Miqdaad Versi, assistant secretary general of the Muslim Council of Britain (MCB), is one Muslim who keeps tabs on these fabrications. In an article by The Guardian, he reveals that he keeps an Excel spreadsheet of articles with inaccurate, anti-Muslim content, and lodges complaints against them.
“In its scrolling entirety, the document is a cold account of how flagrantly British papers get their news about Muslims wrong, and how often they reuse the same stereotypes…The most permanent residence of these Muslims is not Brick Lane in London or Small Heath in Birmingham, but the pages of Britain’s newspapers.” 
Evidently, such ‘bad press’ has negative implications on the Muslim community. After the Christchurch incident, newspapers revealed there had been a 600% increase in Islamophobic incidents in the UK, with offenders using “language, symbols or actions” linked to the New Zealand attack.
For those like Mr Sultan Choudhury and Ahammed Hussain, their reputations can be tarnished as a result of ‘bad press’. They can lose their jobs and even become ostracised from their communities. For children, this sense of ‘othering’ can, and does, have traumatising consequences. One of the countless cases is the 11-year-old boy who is “now reluctant to speak up in class” after claims of radicalisation by the school and social services, despite being cleared thereafter.

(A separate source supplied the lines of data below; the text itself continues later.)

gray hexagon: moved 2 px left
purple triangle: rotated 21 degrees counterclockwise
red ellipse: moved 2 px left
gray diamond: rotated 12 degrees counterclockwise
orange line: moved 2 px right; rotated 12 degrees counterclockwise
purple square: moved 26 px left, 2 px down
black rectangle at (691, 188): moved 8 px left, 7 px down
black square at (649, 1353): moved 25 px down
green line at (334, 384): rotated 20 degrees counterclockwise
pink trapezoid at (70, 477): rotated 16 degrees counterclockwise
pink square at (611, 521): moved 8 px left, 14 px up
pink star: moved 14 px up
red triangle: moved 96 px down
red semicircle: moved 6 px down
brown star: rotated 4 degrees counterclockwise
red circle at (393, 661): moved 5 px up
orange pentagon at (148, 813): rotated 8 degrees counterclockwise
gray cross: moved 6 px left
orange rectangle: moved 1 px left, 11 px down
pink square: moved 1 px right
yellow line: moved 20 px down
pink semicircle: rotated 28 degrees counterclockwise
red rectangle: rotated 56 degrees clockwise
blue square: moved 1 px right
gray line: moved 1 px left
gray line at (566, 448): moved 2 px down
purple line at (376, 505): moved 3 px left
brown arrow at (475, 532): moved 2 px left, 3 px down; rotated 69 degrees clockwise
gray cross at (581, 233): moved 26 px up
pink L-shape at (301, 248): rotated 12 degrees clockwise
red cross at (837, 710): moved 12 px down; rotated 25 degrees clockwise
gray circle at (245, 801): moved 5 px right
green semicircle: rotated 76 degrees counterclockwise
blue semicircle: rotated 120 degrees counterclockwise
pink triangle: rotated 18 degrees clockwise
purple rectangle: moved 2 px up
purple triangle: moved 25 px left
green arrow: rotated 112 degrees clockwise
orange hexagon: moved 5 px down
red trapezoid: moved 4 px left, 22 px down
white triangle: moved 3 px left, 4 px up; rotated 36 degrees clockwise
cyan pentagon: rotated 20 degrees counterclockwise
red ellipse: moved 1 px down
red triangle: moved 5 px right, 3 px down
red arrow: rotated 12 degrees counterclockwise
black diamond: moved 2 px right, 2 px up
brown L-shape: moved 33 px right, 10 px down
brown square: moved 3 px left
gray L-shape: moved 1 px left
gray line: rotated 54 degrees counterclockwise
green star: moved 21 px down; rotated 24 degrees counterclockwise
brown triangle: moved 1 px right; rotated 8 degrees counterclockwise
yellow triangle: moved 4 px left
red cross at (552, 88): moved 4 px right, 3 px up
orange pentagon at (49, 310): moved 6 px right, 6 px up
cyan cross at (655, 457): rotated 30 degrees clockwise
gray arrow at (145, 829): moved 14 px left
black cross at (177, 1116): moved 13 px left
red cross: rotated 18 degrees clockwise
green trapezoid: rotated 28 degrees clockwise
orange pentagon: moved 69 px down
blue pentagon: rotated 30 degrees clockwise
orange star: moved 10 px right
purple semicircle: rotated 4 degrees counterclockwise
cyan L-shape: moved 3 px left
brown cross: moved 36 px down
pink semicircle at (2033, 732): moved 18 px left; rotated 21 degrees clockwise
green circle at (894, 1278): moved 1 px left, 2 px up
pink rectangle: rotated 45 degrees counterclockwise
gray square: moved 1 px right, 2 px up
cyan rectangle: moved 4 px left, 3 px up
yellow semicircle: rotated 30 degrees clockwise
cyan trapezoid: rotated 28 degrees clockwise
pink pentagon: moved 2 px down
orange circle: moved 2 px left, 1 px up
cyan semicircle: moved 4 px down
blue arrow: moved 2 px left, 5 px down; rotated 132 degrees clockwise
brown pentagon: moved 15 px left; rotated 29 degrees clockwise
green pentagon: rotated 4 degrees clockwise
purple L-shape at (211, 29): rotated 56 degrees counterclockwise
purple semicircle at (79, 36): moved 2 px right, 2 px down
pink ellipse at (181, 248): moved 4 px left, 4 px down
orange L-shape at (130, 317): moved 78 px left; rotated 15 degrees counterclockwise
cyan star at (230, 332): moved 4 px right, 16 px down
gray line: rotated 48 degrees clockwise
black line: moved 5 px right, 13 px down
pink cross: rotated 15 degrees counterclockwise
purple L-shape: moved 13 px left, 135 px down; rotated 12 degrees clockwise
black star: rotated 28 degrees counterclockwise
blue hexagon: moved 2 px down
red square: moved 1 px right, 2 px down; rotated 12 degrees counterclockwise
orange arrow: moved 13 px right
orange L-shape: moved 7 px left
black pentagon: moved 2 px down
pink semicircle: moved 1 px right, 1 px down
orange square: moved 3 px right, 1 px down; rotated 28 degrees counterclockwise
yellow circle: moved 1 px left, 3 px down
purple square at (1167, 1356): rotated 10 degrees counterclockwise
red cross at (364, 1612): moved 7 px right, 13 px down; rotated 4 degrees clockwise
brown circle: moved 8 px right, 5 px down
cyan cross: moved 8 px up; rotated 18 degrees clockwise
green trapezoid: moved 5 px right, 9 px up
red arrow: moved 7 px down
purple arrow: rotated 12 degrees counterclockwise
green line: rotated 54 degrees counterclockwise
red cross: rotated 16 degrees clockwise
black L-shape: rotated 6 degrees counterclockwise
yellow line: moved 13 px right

These instances are only a few examples of what the Muslim community are subjected to as a result of inaccurate news content.
The fact that more and more Muslims are standing up to this treatment and are launching legal battles against offending misinformation mongers is, God willing, a good sign of the empowerment of the Muslim community, which is increasingly seeing itself more like citizens and less like subjects.